Get out of the house and exercise. Even if it's cold out, the brisk air will do your heart and mind some good. Get those endorphins working for you and not against you.

_Watch a funny movie. Even if you have to do it by yourself, a funny movie is going to make you laugh, or at least smile. Your heart won't feel as heavy when it ends. Avoid movies that make you cry, unless you might need the release.

_Soak in the tub. When you're in a foul mood, sometimes a nice, hot bath can do wonders for stress relief. If you've been stuffing your feelings, the tub can also be a safe place to let loose the tears.

_Write in a journal.
Pouring out your feelings on paper is one of the best ways to unload the crap that might be vegging inside your head. If you think you've been focused on the negative for too long of a time already, then focus solely on writing about the good things you have going for you. Everyone has good things going on in their lives. Sometimes, you just might not be thinking about them. Writing positive thoughts down on paper will remind you of them.

_Call a friend. When you're feeling down, there's no need to be alone. Friends are there to help you in times like these. They may not be able to fix your troubles, but they certainly can listen. All you have to do is ask. And if you don't want them telling you what to do, just say so. Just ask them to listen.
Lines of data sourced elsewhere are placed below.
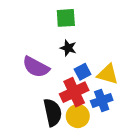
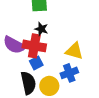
blue square: (83, 72) -> (36, 63), moved
red cross: (74, 92) -> (34, 46), moved, turned 35

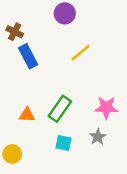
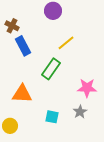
green rectangle: (60, 109) -> (51, 69), moved
orange triangle: (27, 115) -> (22, 94), size x1.5

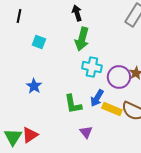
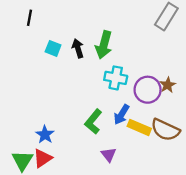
black arrow: (77, 13) -> (78, 48), moved
blue star: (34, 86) -> (45, 135), moved
green L-shape: (73, 104) -> (93, 122), turned 50

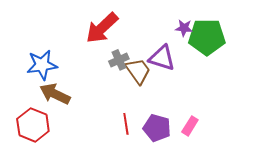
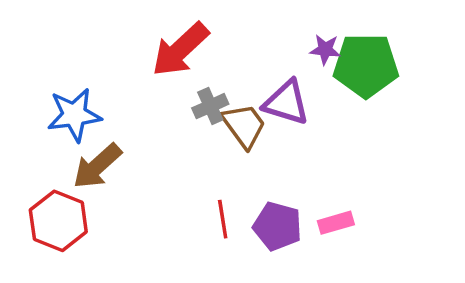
brown arrow: (55, 94) -> (97, 166), turned -68
pink rectangle: (190, 126) -> (336, 223), turned 42

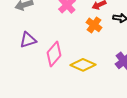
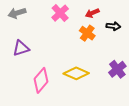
pink diamond: (54, 54) -> (41, 80), moved

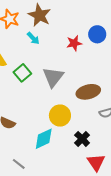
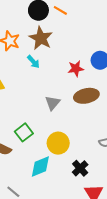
green square: (22, 73) -> (24, 132), moved
gray triangle: (53, 77) -> (53, 103), size x0.7
brown ellipse: (88, 92) -> (86, 96), moved

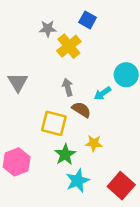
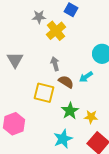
cyan arrow: (103, 93) -> (86, 77), moved
yellow star: (94, 143) -> (91, 117), moved
green star: (65, 154) -> (70, 111), moved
Skip the sugary foods. When you're burdened by depression this time of year (even for good reason), those cookies you were supposed to be leaving for Santa should stay on the plate. You can find something better to munch on to heal your wounds. Unless you're good at limiting yourself, celery sticks with peanut butter, an apple, or popcorn without all that butter would be a better choice. It's not because those cookies are full of fat. It's because of the sugar. It can have a depressive effect in the long run. And since we sometimes eat when we're feeling blue, it might be an even better idea to drink a glass of water with lemon, instead.

_Make a pot of tea. The act of making tea is a ceremonial gesture in and of itself. You get to pick the tea, pick a pretty cup to pour it in. It involves the senses. And then, when you sit down to sip it, it's very relaxing. Because it's so hot at first, it takes time. You're going to enjoy these few moments no matter what. Sipping a hot cup of tea is a great way to start your day or end the evening. And it can work wonders on changing a sorry mood.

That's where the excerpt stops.